MEMBACA FATIHAH DALAM
SHALAT BERJAMA’AH
Oleh : Masnun Tholab
www.masnuntholab.blogspot.com
Segala Puji bagi
Allah, Tuhan seru sekalian alam.
Shalawat dan salam
semoga Allah limpahkan kepada Nabi Muhammad Shallallahu ‘alaihi wasallam
beserta keluarga dan para sahabatnya.
Terdapat
perbedaan pendapat di kalangan ulama dan umat islam apakah dalam shalat
berjamaah, makmum harus membaca Al-Fatihah atau tidak.
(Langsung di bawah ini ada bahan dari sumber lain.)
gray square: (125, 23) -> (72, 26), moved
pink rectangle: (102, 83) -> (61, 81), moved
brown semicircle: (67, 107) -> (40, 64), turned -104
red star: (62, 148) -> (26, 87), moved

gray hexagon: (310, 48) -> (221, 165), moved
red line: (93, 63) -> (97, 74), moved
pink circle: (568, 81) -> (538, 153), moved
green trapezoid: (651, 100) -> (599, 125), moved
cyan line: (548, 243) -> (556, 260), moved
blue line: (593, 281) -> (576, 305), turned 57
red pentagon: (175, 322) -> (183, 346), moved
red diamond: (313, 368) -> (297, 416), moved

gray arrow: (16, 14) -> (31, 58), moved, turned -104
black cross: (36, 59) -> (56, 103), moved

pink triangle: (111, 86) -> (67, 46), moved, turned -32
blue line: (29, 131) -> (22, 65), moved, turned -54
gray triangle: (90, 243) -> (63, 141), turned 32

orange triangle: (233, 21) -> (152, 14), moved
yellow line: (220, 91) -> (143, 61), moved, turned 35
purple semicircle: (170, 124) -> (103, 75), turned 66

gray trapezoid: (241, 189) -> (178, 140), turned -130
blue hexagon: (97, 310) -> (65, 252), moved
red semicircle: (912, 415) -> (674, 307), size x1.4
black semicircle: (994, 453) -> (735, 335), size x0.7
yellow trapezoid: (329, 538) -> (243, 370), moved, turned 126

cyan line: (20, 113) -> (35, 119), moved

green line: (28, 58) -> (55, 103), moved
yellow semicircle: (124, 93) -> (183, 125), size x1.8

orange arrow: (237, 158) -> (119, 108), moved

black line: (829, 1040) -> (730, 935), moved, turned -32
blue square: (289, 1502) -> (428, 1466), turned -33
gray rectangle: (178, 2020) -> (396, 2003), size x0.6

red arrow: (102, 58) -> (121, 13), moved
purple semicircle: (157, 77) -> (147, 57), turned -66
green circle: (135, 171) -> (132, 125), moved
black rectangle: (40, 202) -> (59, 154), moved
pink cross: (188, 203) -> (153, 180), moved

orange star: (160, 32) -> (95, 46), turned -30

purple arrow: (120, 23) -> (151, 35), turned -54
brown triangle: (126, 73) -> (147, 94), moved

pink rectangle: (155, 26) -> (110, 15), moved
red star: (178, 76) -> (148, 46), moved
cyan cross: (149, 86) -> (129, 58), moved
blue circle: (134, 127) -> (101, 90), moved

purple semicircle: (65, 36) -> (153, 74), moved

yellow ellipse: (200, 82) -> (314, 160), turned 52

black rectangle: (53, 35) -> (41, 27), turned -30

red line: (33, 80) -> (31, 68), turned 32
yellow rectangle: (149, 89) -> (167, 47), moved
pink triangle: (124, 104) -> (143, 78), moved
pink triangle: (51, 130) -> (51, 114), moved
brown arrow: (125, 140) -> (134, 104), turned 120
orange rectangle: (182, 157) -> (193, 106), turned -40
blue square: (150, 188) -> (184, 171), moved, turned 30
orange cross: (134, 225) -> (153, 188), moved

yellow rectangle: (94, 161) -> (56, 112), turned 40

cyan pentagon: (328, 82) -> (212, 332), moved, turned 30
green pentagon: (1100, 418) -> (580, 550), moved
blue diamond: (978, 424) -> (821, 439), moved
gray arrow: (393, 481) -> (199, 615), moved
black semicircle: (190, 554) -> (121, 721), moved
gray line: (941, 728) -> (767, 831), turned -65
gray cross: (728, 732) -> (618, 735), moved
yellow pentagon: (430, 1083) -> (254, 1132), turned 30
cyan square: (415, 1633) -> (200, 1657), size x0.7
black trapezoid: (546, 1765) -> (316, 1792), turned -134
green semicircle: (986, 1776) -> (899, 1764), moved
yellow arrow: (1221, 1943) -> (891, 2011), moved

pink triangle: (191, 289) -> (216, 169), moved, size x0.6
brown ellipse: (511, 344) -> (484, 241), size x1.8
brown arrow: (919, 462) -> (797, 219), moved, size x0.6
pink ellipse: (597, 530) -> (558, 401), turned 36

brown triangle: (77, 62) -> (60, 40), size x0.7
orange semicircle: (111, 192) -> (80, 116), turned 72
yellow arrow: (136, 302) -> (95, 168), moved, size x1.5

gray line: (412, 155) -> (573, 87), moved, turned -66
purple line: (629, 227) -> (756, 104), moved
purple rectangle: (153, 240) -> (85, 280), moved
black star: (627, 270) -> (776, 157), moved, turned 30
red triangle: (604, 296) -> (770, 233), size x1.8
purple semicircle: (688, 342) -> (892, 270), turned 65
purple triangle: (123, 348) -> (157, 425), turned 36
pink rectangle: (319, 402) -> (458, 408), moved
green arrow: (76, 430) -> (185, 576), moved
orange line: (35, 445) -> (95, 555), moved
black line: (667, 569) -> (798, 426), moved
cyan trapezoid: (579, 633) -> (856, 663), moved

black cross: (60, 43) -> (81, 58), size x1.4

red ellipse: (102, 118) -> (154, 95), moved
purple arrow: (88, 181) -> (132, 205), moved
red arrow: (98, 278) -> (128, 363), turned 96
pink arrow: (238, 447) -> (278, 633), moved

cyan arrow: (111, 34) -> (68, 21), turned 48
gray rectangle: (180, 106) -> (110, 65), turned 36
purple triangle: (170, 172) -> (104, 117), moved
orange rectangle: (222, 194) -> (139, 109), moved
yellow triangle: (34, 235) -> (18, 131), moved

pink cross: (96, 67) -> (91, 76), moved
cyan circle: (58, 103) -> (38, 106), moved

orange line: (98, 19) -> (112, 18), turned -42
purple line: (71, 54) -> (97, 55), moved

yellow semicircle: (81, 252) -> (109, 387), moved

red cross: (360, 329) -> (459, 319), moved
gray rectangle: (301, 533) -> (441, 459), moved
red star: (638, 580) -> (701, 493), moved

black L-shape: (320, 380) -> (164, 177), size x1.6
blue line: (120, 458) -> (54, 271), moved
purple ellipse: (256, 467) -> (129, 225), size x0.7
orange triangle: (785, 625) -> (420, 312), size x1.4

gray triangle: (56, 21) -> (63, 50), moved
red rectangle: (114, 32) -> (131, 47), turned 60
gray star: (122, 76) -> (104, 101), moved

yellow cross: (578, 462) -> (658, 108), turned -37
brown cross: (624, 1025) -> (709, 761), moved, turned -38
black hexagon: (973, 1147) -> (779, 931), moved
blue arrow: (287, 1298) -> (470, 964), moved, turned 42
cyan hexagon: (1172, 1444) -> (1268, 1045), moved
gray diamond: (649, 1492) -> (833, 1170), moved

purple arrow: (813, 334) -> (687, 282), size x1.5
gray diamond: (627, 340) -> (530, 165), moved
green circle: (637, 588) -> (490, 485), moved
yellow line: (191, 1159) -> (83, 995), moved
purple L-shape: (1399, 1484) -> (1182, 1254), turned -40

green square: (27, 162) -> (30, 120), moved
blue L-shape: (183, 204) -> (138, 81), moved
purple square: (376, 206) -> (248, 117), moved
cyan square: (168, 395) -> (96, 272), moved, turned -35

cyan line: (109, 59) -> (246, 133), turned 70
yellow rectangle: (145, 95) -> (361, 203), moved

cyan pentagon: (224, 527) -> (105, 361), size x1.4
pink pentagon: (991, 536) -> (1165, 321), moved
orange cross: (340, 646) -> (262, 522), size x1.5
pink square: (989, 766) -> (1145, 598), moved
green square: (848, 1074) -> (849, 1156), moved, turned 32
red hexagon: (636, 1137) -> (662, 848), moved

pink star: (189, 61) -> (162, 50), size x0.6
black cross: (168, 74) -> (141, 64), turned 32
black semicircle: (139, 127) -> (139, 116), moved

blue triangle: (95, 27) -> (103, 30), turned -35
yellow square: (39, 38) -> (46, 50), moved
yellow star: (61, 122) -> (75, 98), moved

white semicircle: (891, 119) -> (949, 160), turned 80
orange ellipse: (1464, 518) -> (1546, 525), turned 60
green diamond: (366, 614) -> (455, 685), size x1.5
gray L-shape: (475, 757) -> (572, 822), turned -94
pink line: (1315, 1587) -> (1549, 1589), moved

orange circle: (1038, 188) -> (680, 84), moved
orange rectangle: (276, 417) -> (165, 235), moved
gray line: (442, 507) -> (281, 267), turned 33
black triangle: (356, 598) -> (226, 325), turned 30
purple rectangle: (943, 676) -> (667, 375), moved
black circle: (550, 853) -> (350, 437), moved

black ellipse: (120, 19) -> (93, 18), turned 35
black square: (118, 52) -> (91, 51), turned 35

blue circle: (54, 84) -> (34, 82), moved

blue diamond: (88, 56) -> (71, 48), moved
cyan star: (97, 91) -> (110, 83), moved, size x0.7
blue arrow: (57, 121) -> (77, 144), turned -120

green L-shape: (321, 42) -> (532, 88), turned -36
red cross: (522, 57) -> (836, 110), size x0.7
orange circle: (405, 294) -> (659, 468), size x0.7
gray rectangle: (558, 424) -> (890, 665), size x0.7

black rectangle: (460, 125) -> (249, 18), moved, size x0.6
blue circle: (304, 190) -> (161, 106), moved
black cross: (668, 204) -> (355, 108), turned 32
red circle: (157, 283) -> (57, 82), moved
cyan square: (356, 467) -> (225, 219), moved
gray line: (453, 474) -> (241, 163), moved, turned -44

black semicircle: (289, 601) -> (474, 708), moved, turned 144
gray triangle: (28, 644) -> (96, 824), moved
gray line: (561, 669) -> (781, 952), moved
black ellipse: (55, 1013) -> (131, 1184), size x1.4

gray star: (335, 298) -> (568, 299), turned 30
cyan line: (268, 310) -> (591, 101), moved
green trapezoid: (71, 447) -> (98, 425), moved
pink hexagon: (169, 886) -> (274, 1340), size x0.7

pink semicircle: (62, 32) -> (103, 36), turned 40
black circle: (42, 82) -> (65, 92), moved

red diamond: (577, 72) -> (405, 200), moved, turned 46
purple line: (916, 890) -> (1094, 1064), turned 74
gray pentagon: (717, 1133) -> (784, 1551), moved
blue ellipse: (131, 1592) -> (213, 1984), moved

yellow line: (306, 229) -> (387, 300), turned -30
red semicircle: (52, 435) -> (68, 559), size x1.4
Sebagian ulama berpendapat
makmum wajib membaca surat Al-Fatihah, sebagian lagi berpendapat tidak wajib.
Hadits-hadits Tentang
Perintah Membaca Al-Fatihah
Dari Ubadah bin Shamit, Nabi Shallallahu ‘alaihi wasallam bersabda :
لَا
صَلَاةَ لِمَنْ لَمْ يَقْرَأْ بِفَاتِحَةِ الْكِتَابِ
“Tidak (sah) shalat bagi seseorang yang tidak
membaca Fatihatul Kitab (Al-Fatihah)." (HR.Bukhari,
Azan/714; Tirmidzi 247)
Dari Abu Hurairah RA :
أن رسول
اللّه صلى الله عليه وسلم انصرف مِنْ صَلَاةٍ جَهَرَ فِيْهَا بِالْقِرَاءَةِ فَقَالَ
"هَلْ قَرَأَ مَعِيْ أَحَدٌ مِنْكُمْ آنِفاً"؟ فَقَالَ رَجُلٌ: نَعَمْ
يارسول اللّه، قال: "إِنِّي أَقُوْلَ مَا لِيْ أُنَازِعُ الْقُرْآنَ"؟
قال: فَانْتَهَى النَّاسَ عَنِ الْقِرَاءَةِ مَعَ رسول اللّه صلى الله عليه وسلم فِيْمَا
جَهَرَ فِيْهِ النبي صلى الله عليه وسلم بالْقِرَاءَةِ مِنَ الصَّلَوَاتِ حِيْنَ سَمِعُوْا
ذَلِكَ مِنْ رسول اللّه صلى الله عليه وسلم
Sesungguhnya Rasulullah
shallallahu 'alaihi wa sallam sesudah mendirikan sholat yang beliau keraskan
bacaanya dalam sholat itu, beliau bertanya: "Apakah ada seseorang diantara
kamu yang membaca bersamaku tadi?" Maka seorang laki-laki menjawab, "Ya
ada, wahai Rasulullah." Kemudian beliau berkata, "Sungguh aku
katakan: Mengapakah (bacaan)ku ditentang dengan Al-Qur-an (juga)." Berkata
Abu Hurairah, kemudian berhentilah orang-orang dari membaca bersama Rasulullah
shallallahu 'alaihi wa sallam pada sholat-sholat yang Rasulullah keraskan
bacaannya, ketika mereka sudah mendengar (larangan) yang demikian itu dari Nabi
shallallahu 'alaihi wa sallam. (HR. Abu Dawud 826, Imam
Tirmidzi mengatakan hadits ini hasan).
Dari Ubadah bin Shamit :
صَلَّى بِنَا رسول الله صَلَاةَ الْغَدَاةِ
فَثَقُلَتْ عَلَيْهِ الْقِرَاءَةُ.
فَلَمَّا انْصَرَفَ قال: إِنِّي لِأَرَاكُمْ تَقْرَءُوْنَ وَرَاءَ الْإِمَامِ،
قُلْنَا: نَعَمْ، قَالَ: فَلَا تَفْعَلُوْا إِلَّا بِأُمِّ الْقُرْآنِ
“Kami pernah melakukan sholat bersama
Rasulullah shallallahu 'alaihi wa sallam
pada sholat Shubuh. Beliau merasa berat untuk membaca
(Alqur’an/Al-Fatihah). Setelah berpaling (selesai sholat), beliau saw.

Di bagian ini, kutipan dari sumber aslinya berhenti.